The Kansas City Ballet used wordless artistry to tell Shakespeare’s tragic love story.
The company continues its inaugural season in the Kauffman Center with the star-crossed lovers of “Romeo & Juliet,” choreographed by Ib Andersen and set to music by Sergei Prokofiev.
The timelessness of the score, written in 1935, and the ubiquity of the story, written around 1595, make this ballet a perpetual favorite among dance fans and general audiences alike.
Andersen, artistic director of Ballet Arizona, choreographed this version of the popular ballet for his company in 2005. The Kansas City Ballet, a similarly sized company, first performed the production in 2008. Students from the Kansas City Ballet School bolstered the 25-member company.
The magnificent trompe l’oiel backdrops and period design by Alain Vaës evoked a highly romanticized version of old world Verona inside the Muriel Kauffman Theatre. Vaës, along with Henry Haymann, also designed the costumes, which ranged from the courtiers’ velvety, glittering opulence to the peasants’ simple garb. Scenery and costumes for this production were rented from the Boston Ballet. Lighting design was by Michael Korsch.
Luke Luzicka reprised his role as Romeo, partnering with Angelina Sansone as Juliet. Anthony Krutzkamp and Kimberly Cowen dance the title roles on alternate performances. Cowen, who danced Juliet in 2008, announced this week that she is retiring at the end of the season.
Despite the familiarity of the story, acting ability was as vital as technical prowess. Romeo’s development from impetuous show-off to grieving lover was matched by Juliet’s transition from coquettish ingénue to passionate wife.
This was displayed through their various duets, from their shy initial glances, the flirtatious meeting at the balcony, to the more tender and assured bedroom scene, and the final, tragic dance in the crypt, as Romeo lifted Juliet’s lifeless body in poses reminiscent of earlier scenes.
Sansone also had the dual responsibility of dying twice, and she did it well. She was clearly fearful when taking the potion. But her ability really showed in her reactions to waking up in the crypt, discovering Romeo’s body, her steely determination for the end and the gentle final embrace.
Many of the dancers showcased their dramatic ability. Aisling Hill-Conner was an icy, regal Lady Capulet, which made her spasms of grief that much more arresting. Michael Eaton was affecting as the ill-tempered Tybalt.

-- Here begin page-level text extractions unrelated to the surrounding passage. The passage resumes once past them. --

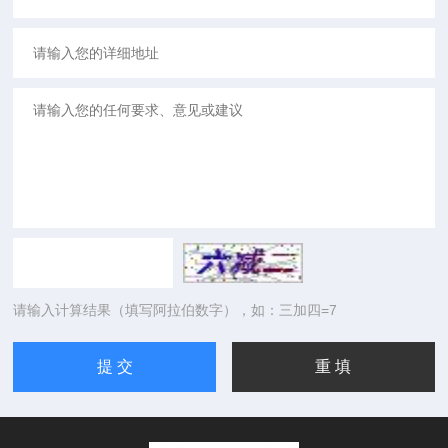
请输入计算结果（填写阿拉伯数字），如：三加四=7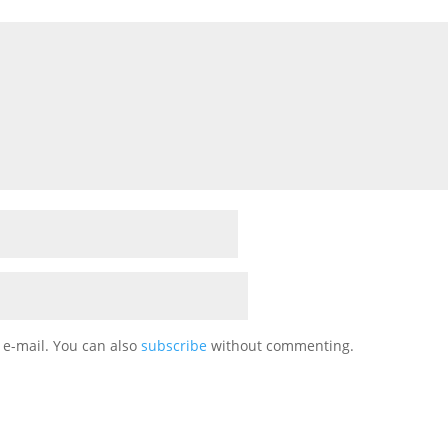
 e-mail. You can also
subscribe
without commenting.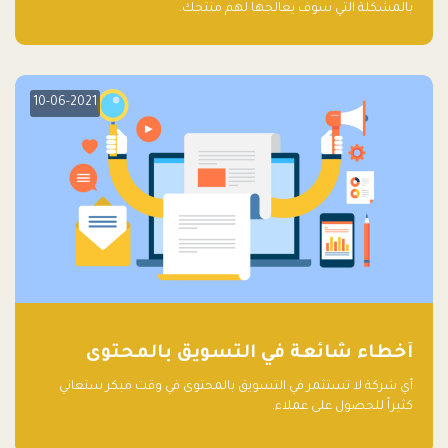
بالمشكلة التي سوف يعالجها لهم منتجك.
10-06-2021
أخطاء شائعة في التسويق بالمحتوى
أي شركة لا تستثمر في التسويق بالمحتوى في وقت مبكر ستعاني
كثيراً للحصول على عملاء.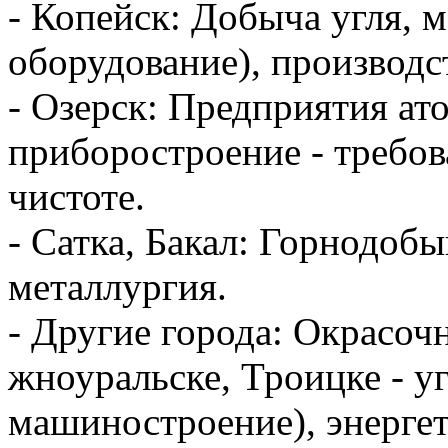
- Копейск: Добыча угля, 
оборудование), производс
- Озерск: Предприятия а
приборостроение - требо
чистоте.
- Сатка, Бакал: Горнодо
металлургия.
- Другие города: Окрасоч
жноуральске, Троицке - 
машиностроение), энергет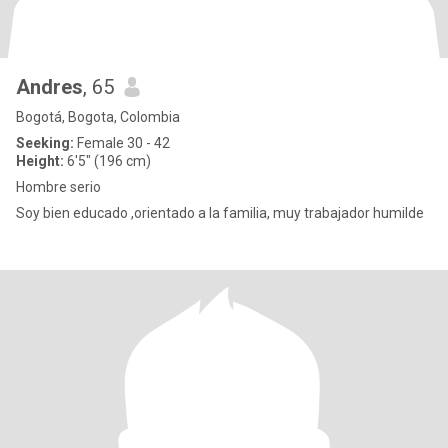
Andres
, 65
Bogotá, Bogota, Colombia
Seeking:
Female 30 - 42
Height:
6'5" (196 cm)
Hombre serio
Soy bien educado ,orientado a la familia, muy trabajador humilde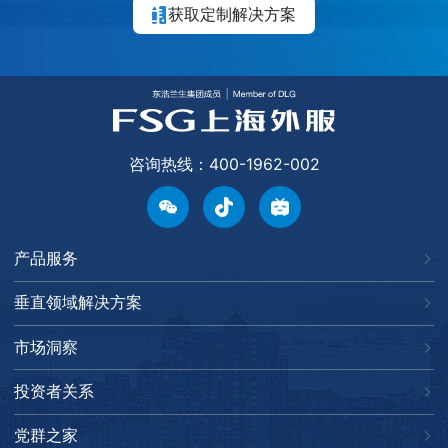
获取定制解决方案
咨询热线：400-1962-002
产品服务
垂直领域解决方案
市场洞察
投资者关系
党群之家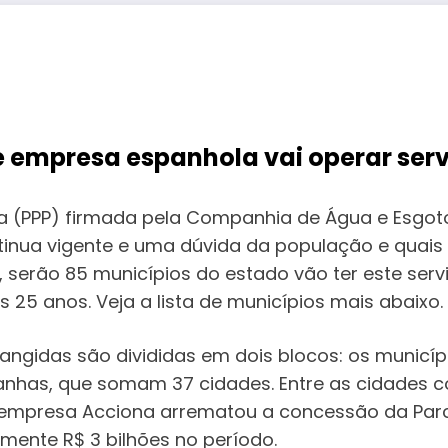
e empresa espanhola vai operar se
da (PPP) firmada pela Companhia de Água e Esgot
tinua vigente e uma dúvida da população e quais
 serão 85 municípios do estado vão ter este ser
 25 anos. Veja a lista de municípios mais abaixo.
angidas são divididas em dois blocos: os municíp
iranhas, que somam 37 cidades. Entre as cidades
 A empresa Acciona arrematou a concessão da Parce
mente R$ 3 bilhões no período.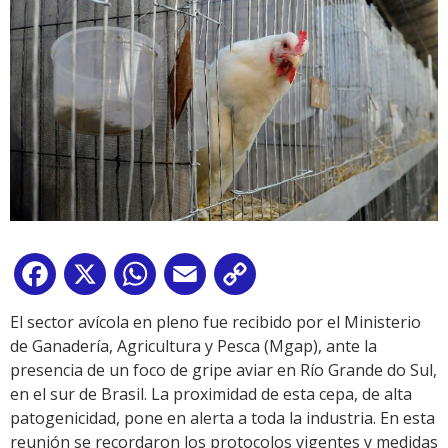
Facebook
X
WhatsApp
Email
Copy
Link
El sector avícola en pleno fue recibido por el Ministerio
de Ganadería, Agricultura y Pesca (Mgap), ante la
presencia de un foco de gripe aviar en Río Grande do Sul,
en el sur de Brasil. La proximidad de esta cepa, de alta
patogenicidad, pone en alerta a toda la industria. En esta
reunión se recordaron los protocolos vigentes y medidas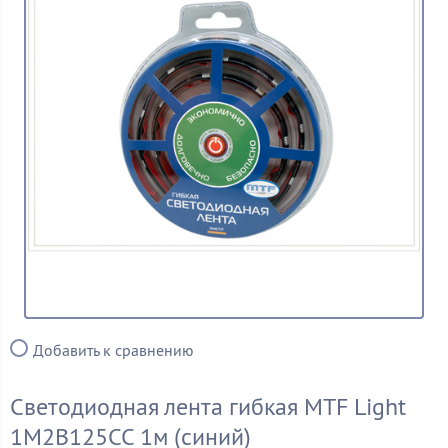
Добавить к сравнению
Светодиодная лента гибкая MTF Light
1M2B125CC 1м (синий)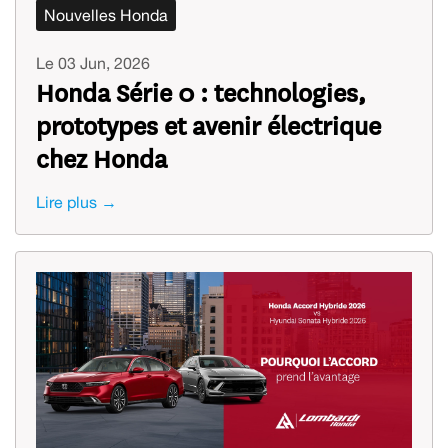
Nouvelles Honda
Le 03 Jun, 2026
Honda Série 0 : technologies,
prototypes et avenir électrique
chez Honda
Lire plus →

Logan Pachciarz looked like he was having a lot of fun playing the good-natured Mercutio, even as he stumbled and skipped through his death throes. And Tamara Sanders as the Nurse elicited chuckles as she fussed over Juliet, interrupted the young lovers and was jokingly jostled by Romeo and his friends.
The ensemble numbers were well staged, especially the stately masquerade dance, which – with high-flung arms, arched spines and intricate gestures – was visually sublime. The pomp was contrasted excellently by the innocence of Juliet’s dance with her cousins and the sweet, unaffected duet with Paris, danced by Marcus Oatis.
Many of the crowd scenes were busy, with a sense of constant motion. While this was at times difficult to follow, it offered short, yet delightful, breakout moments for the dancers, especially during the whirly-gig melody of the mandolin dance.
The fight scenes were exciting and tense. The audience gasped empathetically when first Mercutio, then Tybalt, were stabbed.
Prokofiev’s lush, programmatic score is popular fodder as an orchestral suite, and there were surely some in the audience who came just for the music. Ramona Pansegrau conducted the orchestra, which was mostly composed of members of the Kansas City Symphony. It wasn’t until the third act, though, that the ensemble finally rose to the quality of the score.